Quantitative signal quality assessment for large-scale continuous scalp EEG from a big data perspective.

Despite electroencephalogram (EEG) being a widely used neuroimaging technique with an excellent temporal resolution, in practice, the signals are heavily contaminated by artifacts masking responses of interest in an experiment. It is thus essential to guarantee a prompt and effective detection of artifacts that provides quantitative quality assessment (QA) on raw EEG data. This type of pipeline is crucial for large-scale EEG studies. However, current EEG QA studies are still limited. In this study, combined from a big data perspective, we therefore describe a quantitative signal quality assessment pipeline, a stable and general threshold-based QA pipeline that automatically integrates artifact detection and new QA measures to assess continuous resting-state raw EEG data.
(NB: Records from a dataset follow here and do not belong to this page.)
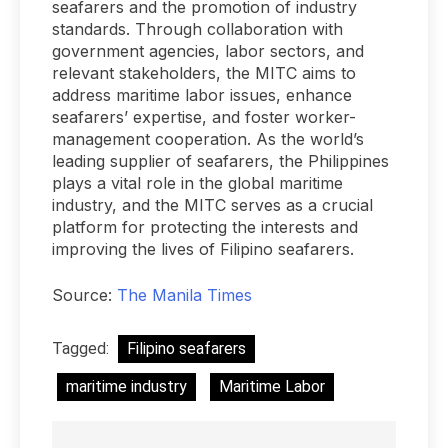
seafarers and the promotion of industry
standards. Through collaboration with
government agencies, labor sectors, and
relevant stakeholders, the MITC aims to
address maritime labor issues, enhance
seafarers’ expertise, and foster worker-
management cooperation. As the world’s
leading supplier of seafarers, the Philippines
plays a vital role in the global maritime
industry, and the MITC serves as a crucial
platform for protecting the interests and
improving the lives of Filipino seafarers.
Source:
The Manila Times
Tagged:
Filipino seafarers
maritime industry
Maritime Labor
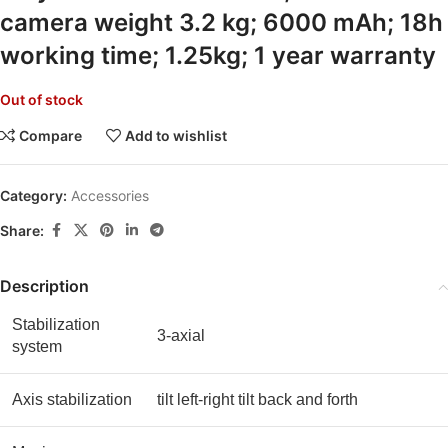
camera weight 3.2 kg; 6000 mAh; 18h
working time; 1.25kg; 1 year warranty
Out of stock
Compare
Add to wishlist
Category:
Accessories
Share:
Description
Stabilization
3-axial
system
Axis stabilization
tilt left-right tilt back and forth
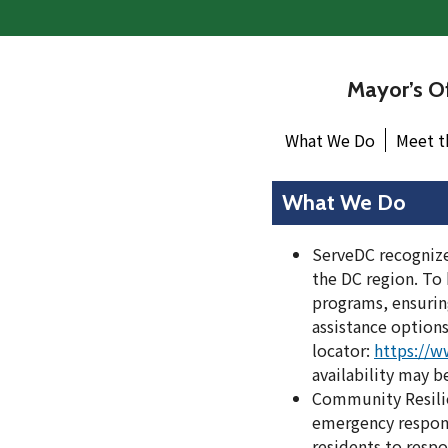
Mayor’s Of
What We Do
Meet t
What We Do
ServeDC recognizes
the DC region. To
programs, ensuring
assistance options
locator:
https://w
availability may b
Community Resilien
emergency response 
residents to respo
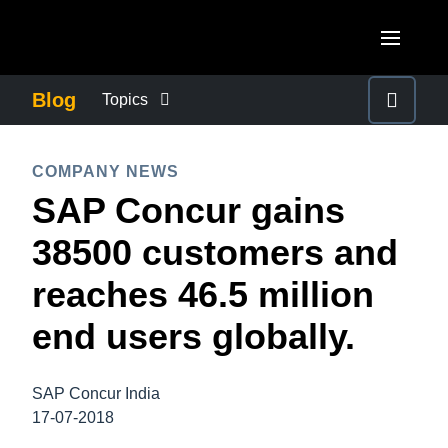
Skip to main content
AMERICAS
Blog
Topics
United States (English)
BUSINESS CONTINUITY
EUROPE
COMPANY NEWS
Canada (English)
SAP Concur gains
United Kingdom (English)
COMPANY NEWS
ASIA PACIFIC
Canada (Français)
38500 customers and
France (Français)
Australia (English)
México (Español)
CONTROL COMPANY COSTS
reaches 46.5 million
Deutschland (Deutsch)
India (English)
Brasil (Português)
end users globally.
Italia (Italiano)
DUTY OF CARE
日本（日本語)
Nederlands (English)
Singapore (English)
SAP Concur India
EMPLOYEE EXPERIENCE
Sweden (English)
17-07-2018
Denmark (English)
One simulation dataset and two resting-state EEG datasets from 42 healthy subjects and 983 clinical patients were utilized to calibrate the QA pipeline. The results demonstrated that 1) the QA indices selected are sensitive: they almost strictly and linearly decreased as the noise level increased; 2) stable, replicable QA thresholds are valid for other experimental and clinical EEG datasets; and 3) use of the QA pipeline on these datasets revealed that high-frequency noises are the most common noises in EEG practice. The QA pipeline is also deployed in the WeBrain cloud platform (https://webrain.uestc.edu.cn/, the Chinese EEG Brain Consortium portal). These findings suggested that the proposed QA pipeline may be a stable and promising approach for quantitative EEG signal quality assessment in large-scale EEG studies.